Он поднял глаза, встретился с её взглядом.

— Я боюсь. Не смерти. Не потерять звание. А потерять смысл. Я был его щитом. Его другом. Я жил ради этого. А там… если мы пройдём через эту проклятую машину, если ты найдёшь путь в своё время… кто я тогда?

Эвелина молчала. Потом, осторожно, положила ладонь на его плечо.

— Ты — человек, Тиберий. Ты — больше, чем оружие. Если дойдёт до того, что путь откроется… ты вправе выбрать. Без вины. Я… не хочу, чтобы ты шёл на жертву, если не готов. Не ради него. Не ради меня.

Он долго смотрел на неё, в его глазах отражались огонь, пыль, страх и преданность. И нечто большее, сокрытое под многими слоями молчания.

— Я пойду. Пока смогу. Но если увижу, что граница между мирами вот-вот исчезнет — я останусь. Ты не поймёшь… но моё место, даже пустое, должно остаться здесь. Я… боюсь, Эвелин. Не монстров, не смерти. Боюсь, что там я стану ненужным. Просто... обузой.

Она молча смотрела на него, и в её глазах не было жалости — только тёплая, спокойная глубина. Она шагнула ближе и, не как женщина, а как друг, мягко положила ладонь ему на щеку. Её пальцы были горячими от жара солнца, но в прикосновении было нечто утешающее.

— Тиберий… — прошептала она. — Я видела, как ты смотришь в мою книгу. Видела, с каким интересом ты слушаешь, когда я говорю о медицине. О жизни, которую можно спасти. Там ты сможешь не просто лечить. Ты сможешь возвращать людей с того берега, даже когда все остальные опускают руки. Это не конец твоей дороги. Это может быть её начало.
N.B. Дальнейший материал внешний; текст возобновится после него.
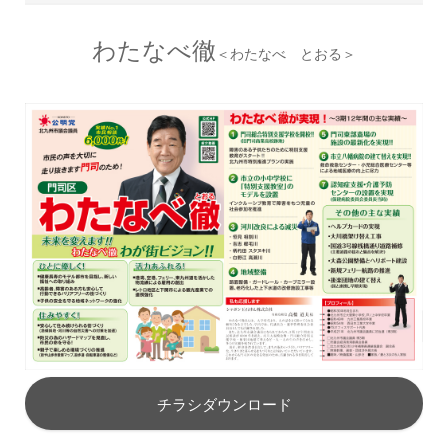
わたなべ徹
＜わたなべ とおる＞
チラシダウンロード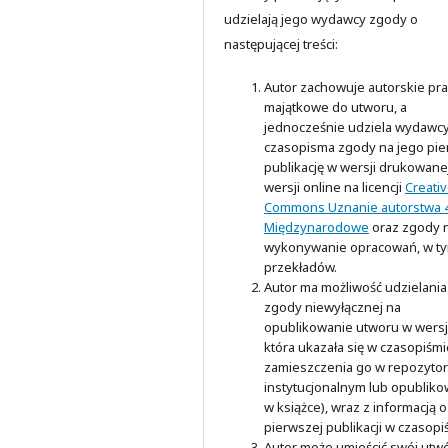
udzielają jego wydawcy zgody o
następującej treści:
Autor zachowuje autorskie pr
majątkowe do utworu, a
jednocześnie udziela wydawc
czasopisma zgody na jego pi
publikację w wersji drukowanej
wersji online na licencji
Creati
Commons Uznanie autorstwa 4
Międzynarodowe
oraz zgody 
wykonywanie opracowań, w t
przekładów.
Autor ma możliwość udzielania
zgody niewyłącznej na
opublikowanie utworu w wersji
która ukazała się w czasopiśmi
zamieszczenia go w repozyto
instytucjonalnym lub opubliko
w książce), wraz z informacją o
pierwszej publikacji w czasopi
Autor może umieścić swój utw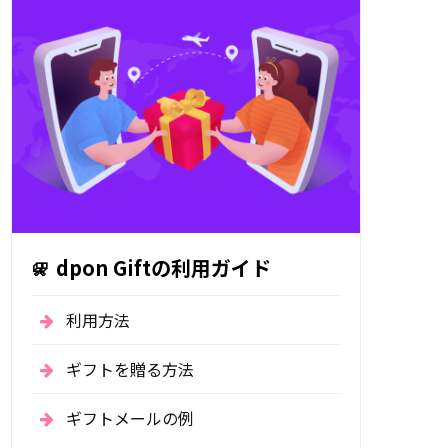
dpon Giftの利用ガイド
利用方法
ギフトを贈る方法
ギフトメールの例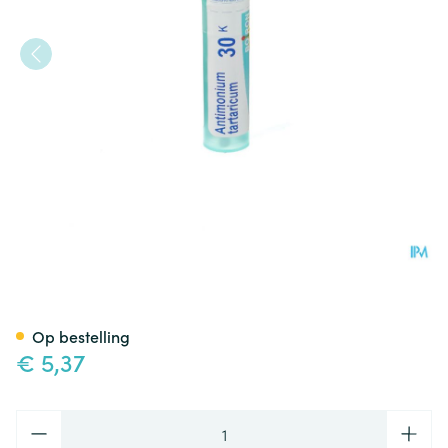
Antimonium Tartaricum 30k G
Op bestelling
€ 5,37
Aantal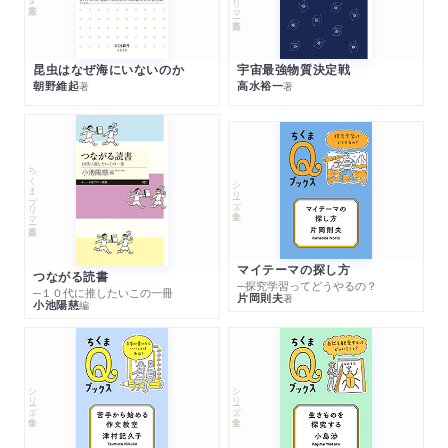
昆虫はなぜ海にいないのか
宇宙最強物質決定戦
朝野維起
高水裕一
著
著
ちくまプリマー新書
シリーズ・全集
マイテーマの探し方
つながる読書
─探究学習ってどうやるの？
─１０代に推したいこの一冊
片岡則夫
著
小池陽慈
編
シリーズ・全集
シリーズ・全集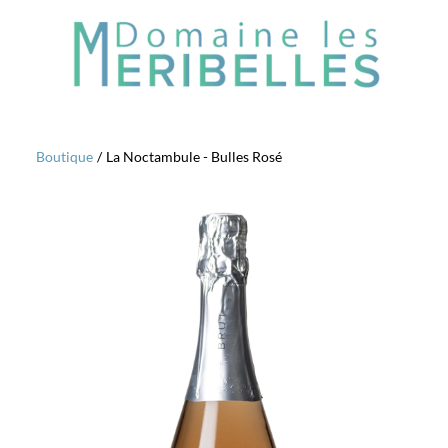
Boutique
/
La Noctambule - Bulles Rosé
Он не ответил. Только прикрыл глаза, кивнул еле заметно, позволяя на мгновение — всего одно — почувствовать, что он не один.

И в этот самый миг, не громко, но достаточно ясно, позади них прозвучали шаги. Эвелин медленно убрала руку. Они обернулись — Балдуин стоял в нескольких шагах, будто возник из тени. Плащ окутывал его фигуру, половину лицо была скрыто тканевой маской, но даже сквозь неё Эвелин почувствовала, как всё его тело напряглось.

Он молчал. Но взгляд, тяжёлый, пристальный, выдал больше, чем могли бы слова. Не гнев. Нет. Это было тоньше. Глубже. Жгучее.

Ревность.

Она скользнула между ними, как лезвие — без крика, без ран, но с холодной ясностью.

Балдуин не спросил, о чём был разговор. Он не позволил себе шагнуть ближе. Он просто стоял и смотрел. А потом тихо, почти равнодушно сказал:

— Пора идти.

И развернулся, скрываясь в пыльной тропе впереди. Но Эвелин знала — он слышал. Видел. И теперь, как бы он ни прятал это, в нём началась борьба, с той яростью, что всегда рождается, когда сердце пытается не отдать то, что считает своим.